====== MATERIALS PROVIDED ======

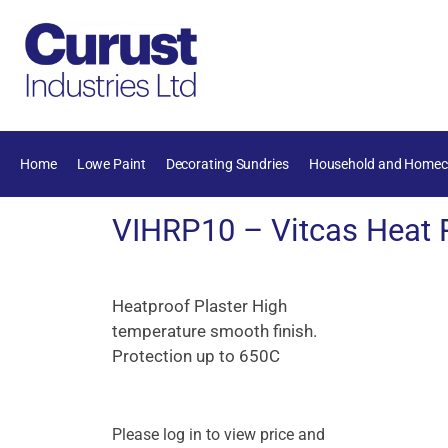
Home
Lowe Paint
Decorating Sundries
Household and Homec
VIHRP10 – Vitcas Heat R
Heatproof Plaster High
temperature smooth finish.
Protection up to 650C
Please log in to view price and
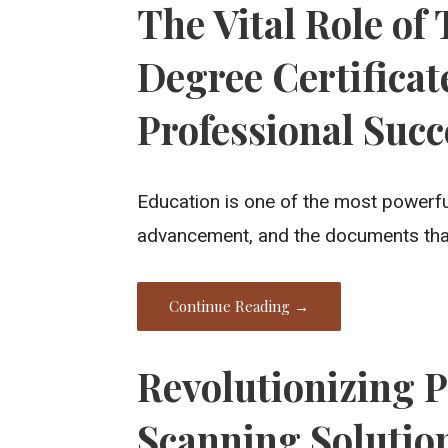
The Vital Role of
Degree Certificat
Professional Succ
Education is one of the most powerfu
advancement, and the documents that 
Continue Reading →
Revolutionizing P
Scanning Solutio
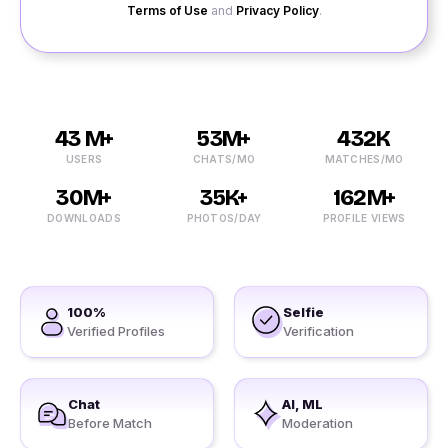
Terms of Use
and
Privacy Policy
.
43 M+
53M+
432K
USERS
CHATS/MO
MATCHES/MO
30M+
35K+
162M+
DOWNLOADS
PHOTOS/DAY
PROFILE VIEWS
100%
Selfie
Verified Profiles
Verification
Chat
AI, ML
Before Match
Moderation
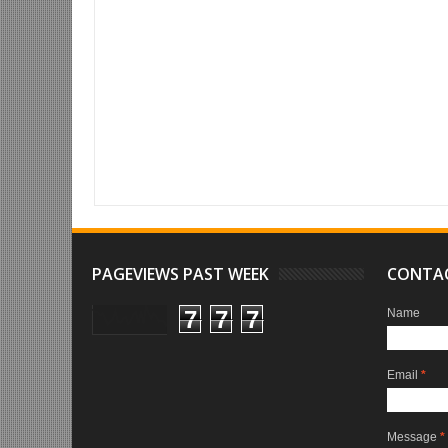
Item Reviewed:
WordPress to Set Up Your Website Seamlessly
Ratin
PAGEVIEWS PAST WEEK
CONTA
7
7
7
Name
Email
*
Message
*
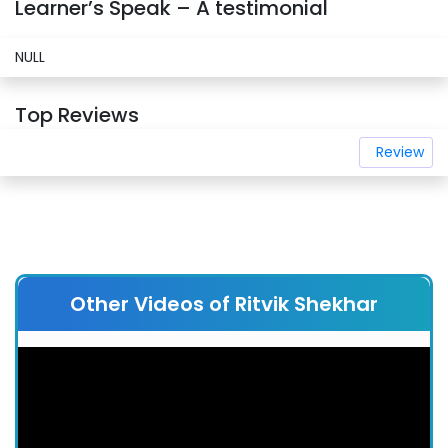
Learner’s Speak – A testimonial
NULL
Top Reviews
Review
Other Videos of Ritvik Shekhar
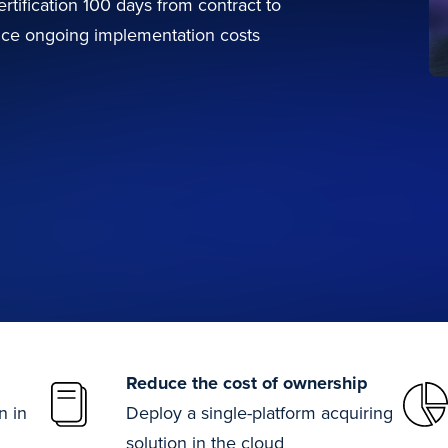
rtification 100 days from contract to
ce ongoing implementation costs
Reduce the cost of ownership
n in
Deploy a single-platform acquiring
solution in the cloud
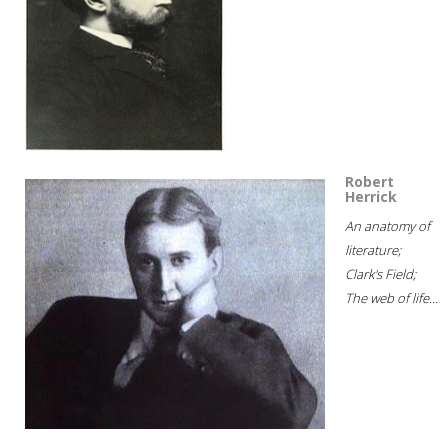
Robert
Herrick
An anatomy of
literature;
Clark's Field;
The web of life...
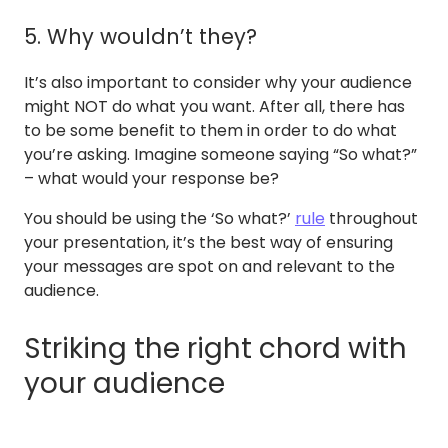
5. Why wouldn’t they?
It’s also important to consider why your audience
might NOT do what you want. After all, there has
to be some benefit to them in order to do what
you’re asking. Imagine someone saying “So what?”
– what would your response be?
You should be using the ‘So what?’
rule
throughout
your presentation, it’s the best way of ensuring
your messages are spot on and relevant to the
audience.
Striking the right chord with
your audience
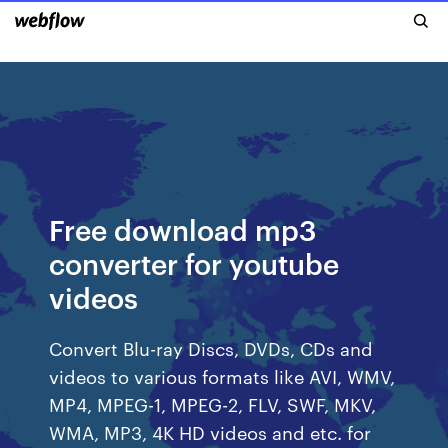
Free download mp3
converter for youtube
videos
Convert Blu-ray Discs, DVDs, CDs and
videos to various formats like AVI, WMV,
MP4, MPEG-1, MPEG-2, FLV, SWF, MKV,
WMA, MP3, 4K HD videos and etc. for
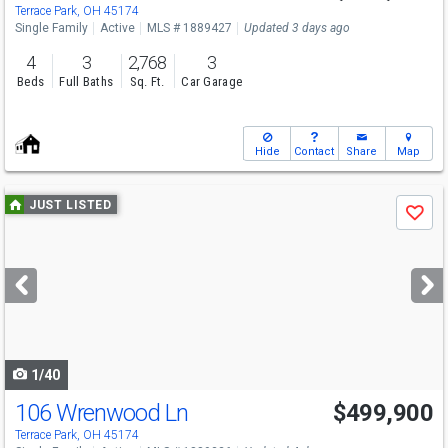
Terrace Park, OH 45174
Single Family
Active
MLS # 1889427
Updated 3 days ago
4
3
2,768
3
Beds
Full Baths
Sq. Ft.
Car Garage
Hide
Contact
Share
Map
Use
JUST LISTED
Save
previous
and
next
buttons
to
navigate
1/40
106 Wrenwood Ln
$499,900
Open House
Sun
8/9
1-2:30
Terrace Park, OH 45174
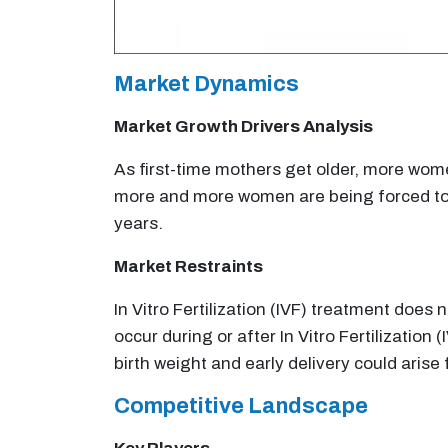
Market Dynamics
Market Growth Drivers Analysis
As first-time mothers get older, more women
more and more women are being forced to us
years.
Market Restraints
In Vitro Fertilization (IVF) treatment doe
occur during or after In Vitro Fertilization
birth weight and early delivery could aris
Competitive Landscape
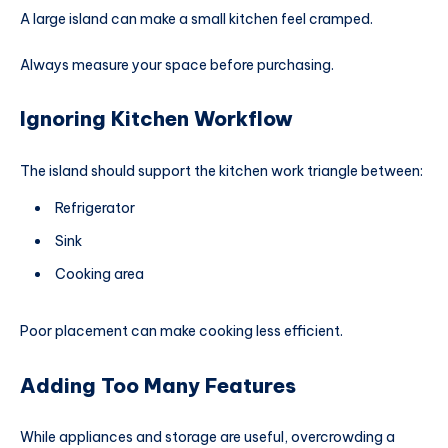
A large island can make a small kitchen feel cramped.
Always measure your space before purchasing.
Ignoring Kitchen Workflow
The island should support the kitchen work triangle between:
Refrigerator
Sink
Cooking area
Poor placement can make cooking less efficient.
Adding Too Many Features
While appliances and storage are useful, overcrowding a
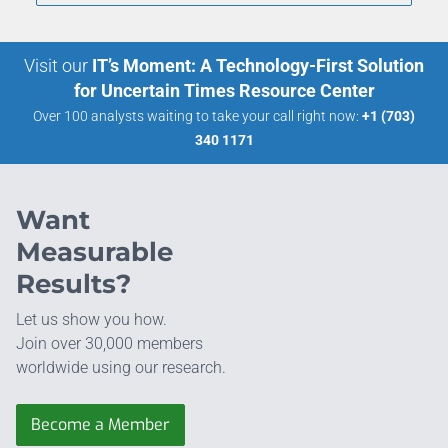
Visit our
IT’s Moment: A Technology-First Solution
for Uncertain Times Resource Center
Over 100 analysts waiting to take your call right now:
+1 (703)
340 1171
Want
Measurable
Results?
Let us show you how.
Join over 30,000 members
worldwide using our research.
Become a Member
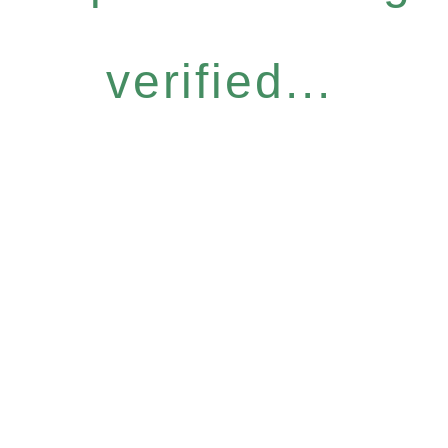
verified...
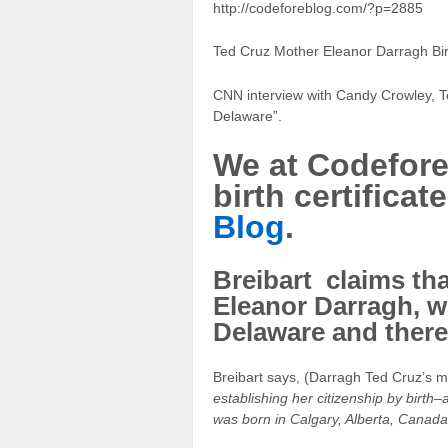
http://codeforeblog.com/?p=2885
Ted Cruz Mother Eleanor Darragh Birt
CNN interview with Candy Crowley, T
Delaware”.
We at Codefore
birth certifica
Blog
.
Breibart claims tha
Eleanor Darragh, w
Delaware and theref
Breibart says, (Darragh Ted Cruz’s m
establishing her citizenship by birth
was born in Calgary, Alberta, Canada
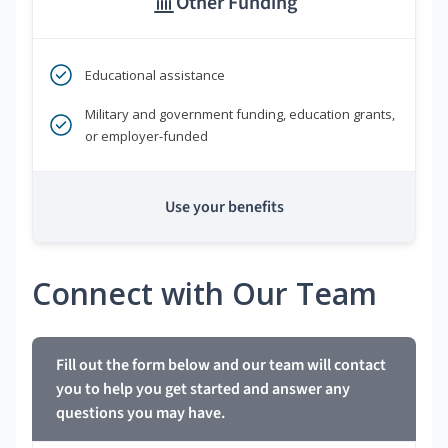
Other Funding
Educational assistance
Military and government funding, education grants,
or employer-funded
Use your benefits
Connect with Our Team
Fill out the form below and our team will contact
you to help you get started and answer any
questions you may have.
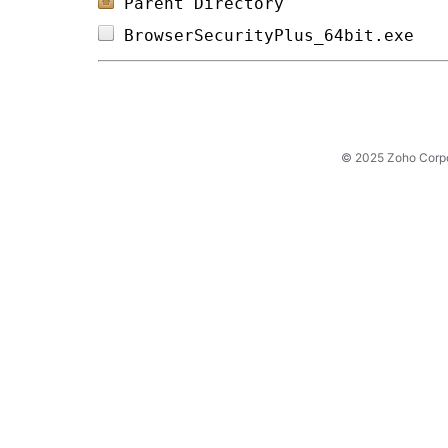
Parent Directory
BrowserSecurityPlus_64bit.exe   
© 2025 Zoho Corpora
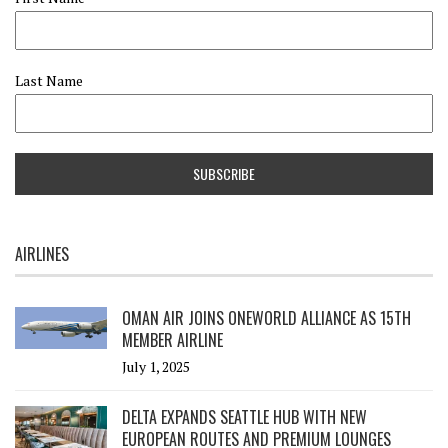
Last Name
AIRLINES
OMAN AIR JOINS ONEWORLD ALLIANCE AS 15TH
MEMBER AIRLINE
July 1, 2025
DELTA EXPANDS SEATTLE HUB WITH NEW
EUROPEAN ROUTES AND PREMIUM LOUNGES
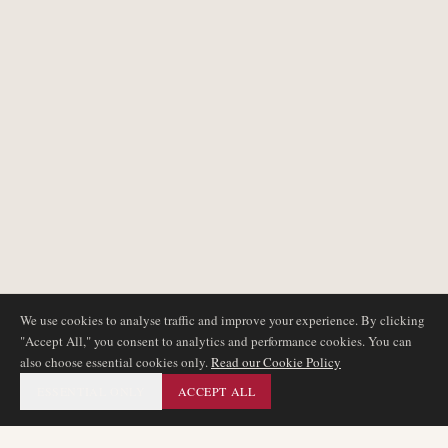
We use cookies to analyse traffic and improve your experience. By clicking
"Accept All," you consent to analytics and performance cookies. You can
also choose essential cookies only.
Read our Cookie Policy
ESSENTIAL ONLY
ACCEPT ALL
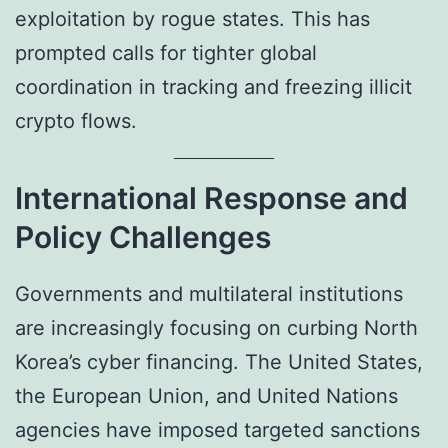
exploitation by rogue states. This has
prompted calls for tighter global
coordination in tracking and freezing illicit
crypto flows.
International Response and
Policy Challenges
Governments and multilateral institutions
are increasingly focusing on curbing North
Korea’s cyber financing. The United States,
the European Union, and United Nations
agencies have imposed targeted sanctions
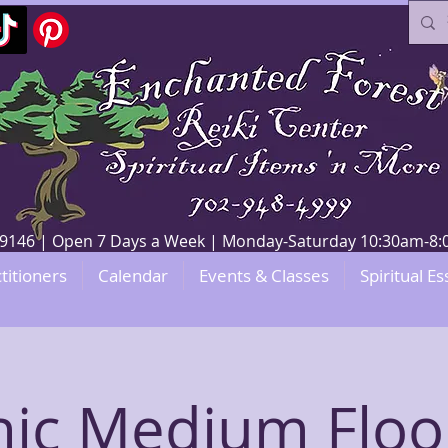
V 89146 | Open 7 Days a Week | Monday-Saturday 10:30am-
titioners
Calendar
Events & Classes
Spiritual Es
hic Medium Floo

======

**WHAT TO WORK ON**
Look through the data above and report every line in which "audience" appears.

**THE COMPLETED TASK**
It’s also important to consider why your audience
audience.
your audience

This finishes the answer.